Roger Angell in the Hall: A real home run

12/17/2013 6:29 PM

12/17/2013 6:29 PM

With drug scandals, end-of-season disappointments, and winter-meeting, team-building hiccups, the sport of baseball could seem like it’s in the doldrums.

But now comes news of a real grand slam: The Baseball Hall of Fame will honor Roger Angell with its J.G. Taylor Spink Award, which goes to those who chronicle the game in words.

Angell, who has long served as the fiction editor of The New Yorker, has also written classy, intelligent and deeply felt long-form pieces for the magazine over the last 50 years. Many of his pieces have been anthologized (see, for example, “Once More Around the Park.”)As his editor, David Remnick, opined the other day, “Roger Angell is the greatest of all baseball writers.”

Period. Underlined. No question about it.

Angell embodies two important passions in my life — baseball and writing — though I’m a relative newcomer to his work, given that I’ve only been reading him for three decades or so.

What makes Angell special is how he tells stories and how he always manages to find heart and humanity in the game.

For evidence, I’d offer up a triple-play of Angell’s classic pieces (and The New Yorker has helpfully posted one of them):

• “Down the Drain,” the aching tale, from 1975, of Steve Blass, a pitcher for the Pittsburgh Pirates who inexplicably went from top-of-the-game, World Series success to inexplicable oblivion (

read it here

).

• “Before the Fall,” another career-end story of a pitcher, the Kansas City phenom David Cone, then pitching for the Yankees (2001). “I was writing a book about Cone,” Angell writes, “but almost from the beginning he was aware that it wasn’t going to turn out the way we’d hoped.”

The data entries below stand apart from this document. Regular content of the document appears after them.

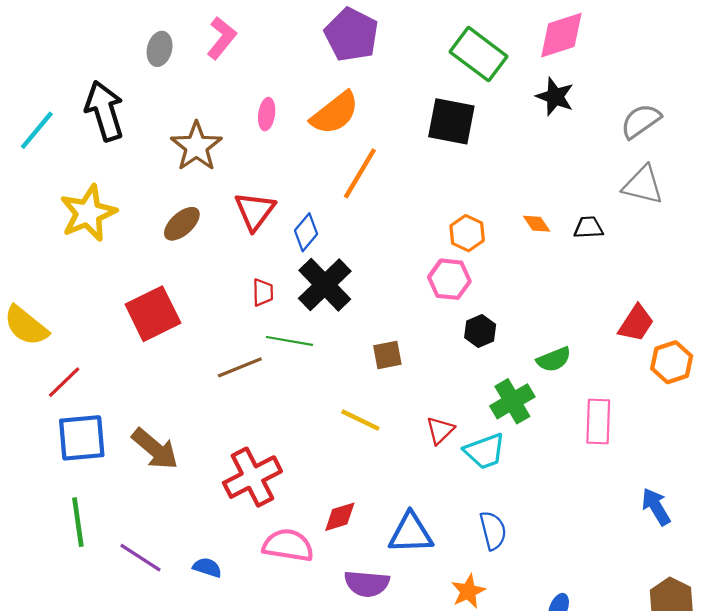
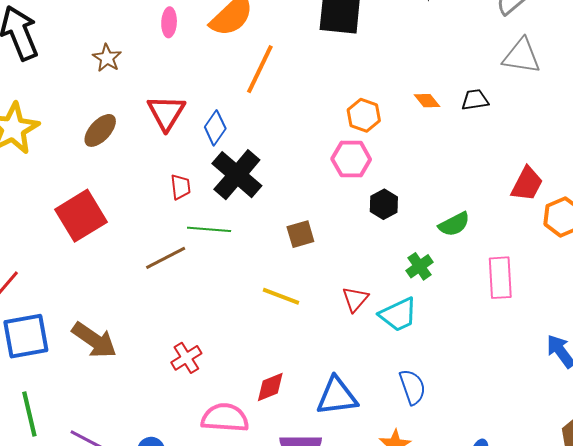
brown star: (196, 146) -> (107, 58), size x0.6
green cross: (512, 401) -> (420, 266), size x0.7
red cross: (252, 477) -> (186, 358), size x0.6

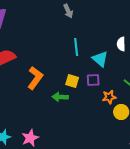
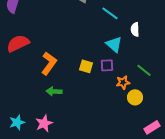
cyan line: (76, 47) -> (110, 13), moved, turned -48
green arrow: (60, 97) -> (54, 91), moved

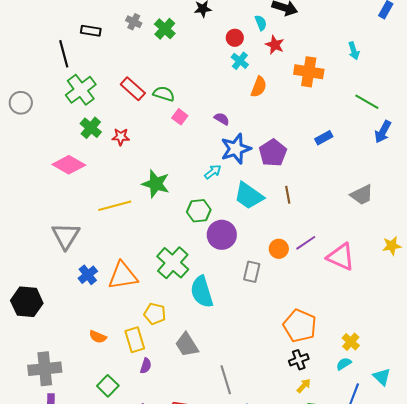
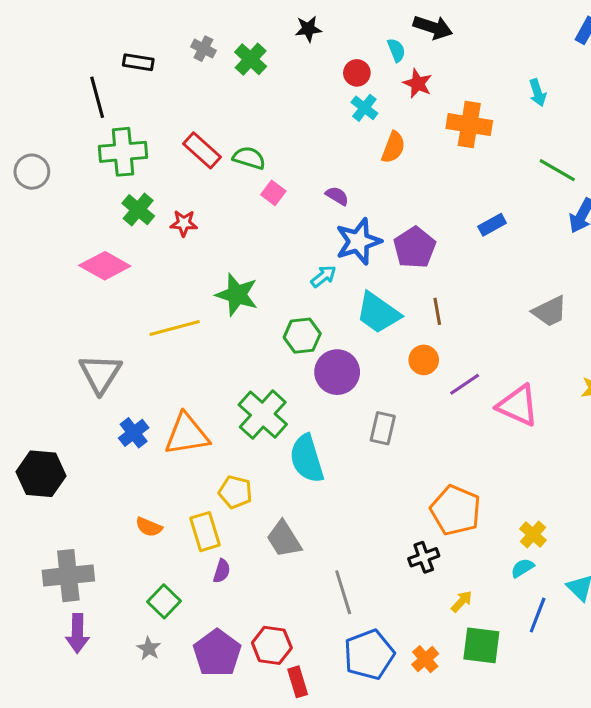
green cross: (81, 90) -> (123, 152), turned 32
orange circle: (279, 249) -> (424, 360), moved
black cross: (299, 360) -> (424, 557), moved

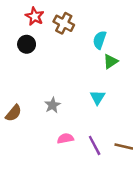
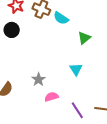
cyan semicircle: (100, 40) -> (61, 18), moved, turned -70
pink semicircle: (65, 138) -> (52, 97), moved

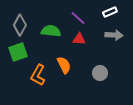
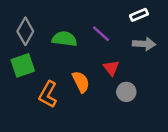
purple line: (78, 18) -> (101, 34), moved
red triangle: (79, 39) -> (111, 68), moved, turned 48

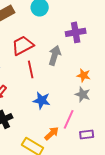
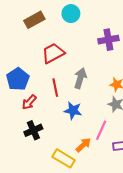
gray arrow: (55, 55) -> (80, 78), moved
red line: (31, 69) -> (55, 88), moved

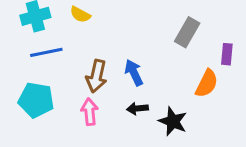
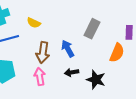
yellow semicircle: (80, 15) -> (34, 23), moved
gray rectangle: (187, 32) -> (92, 29), moved

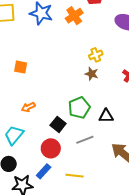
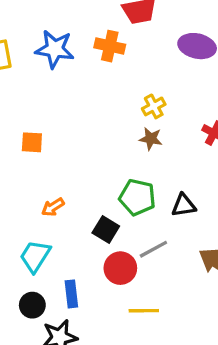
orange cross: (74, 16) -> (110, 46), turned -36
green pentagon: (79, 108) -> (137, 197), turned -30
red circle: (51, 148) -> (120, 268), moved
blue rectangle: (44, 171) -> (71, 294), moved, turned -42

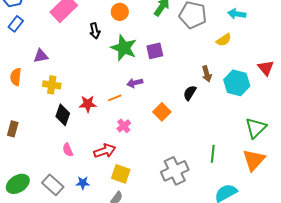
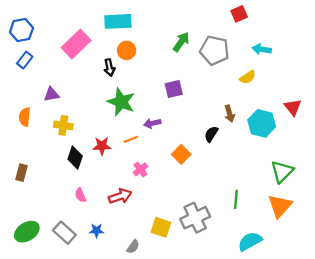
orange circle: (120, 12) -> (127, 50), moved
green star: (124, 48) -> (121, 102), moved
yellow square: (121, 174) -> (161, 227), moved

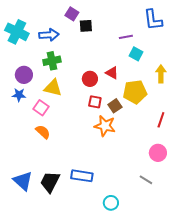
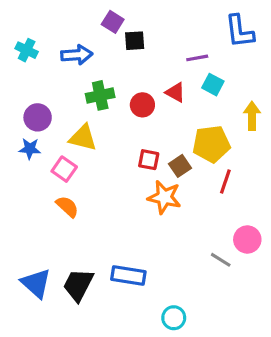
cyan cross: (17, 32) -> (27, 50), size x0.6
green cross: (52, 61) -> (100, 95), moved
red triangle: (112, 73) -> (175, 92), moved
red circle: (90, 79) -> (142, 105), moved
red line: (161, 120) -> (225, 182), moved
gray line: (146, 180) -> (221, 260), moved

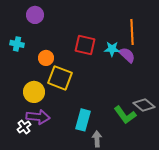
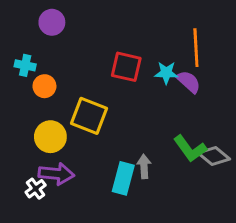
orange circle: (46, 58) -> (44, 86), moved
green L-shape: (125, 115) -> (190, 149), moved
gray arrow: (97, 139) -> (144, 166), moved

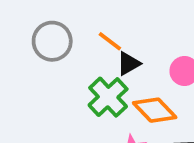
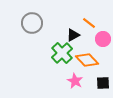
orange line: (110, 41) -> (89, 23), moved

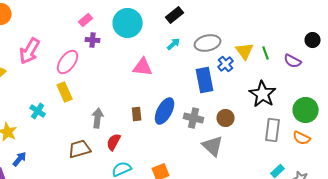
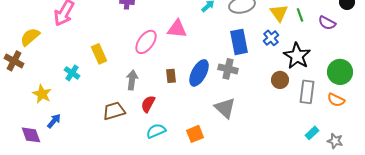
pink ellipse: (68, 62) -> (146, 42), moved
blue cross: (226, 64) -> (271, 38), moved
gray cross: (194, 118) -> (228, 69), moved
brown circle: (226, 118) -> (280, 80), moved
gray triangle: (213, 146) -> (225, 108), moved

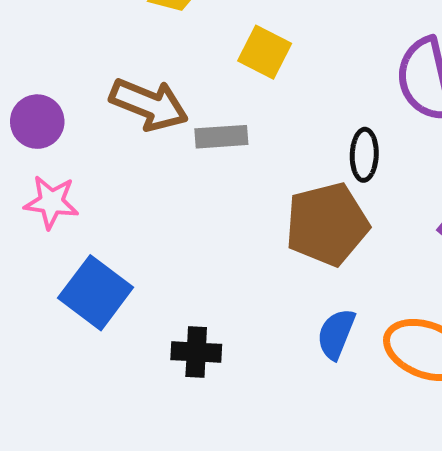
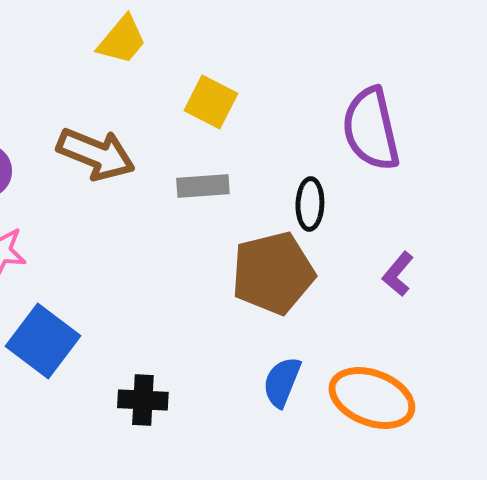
gray rectangle: (221, 137) -> (203, 186), moved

• “In the Country,” probably my all-time favorite Angell piece (I’ve used it in non-fiction writing classes). This one comes from 1981, and it starts with letters Angell receives from the girlfriend of a semi-pro pitcher named Ron Goble. Before you know it, you are witness to the pain and joy of these people, as baseball, cancer and sheer determination course through the lower levels, but entirely human stations of the game.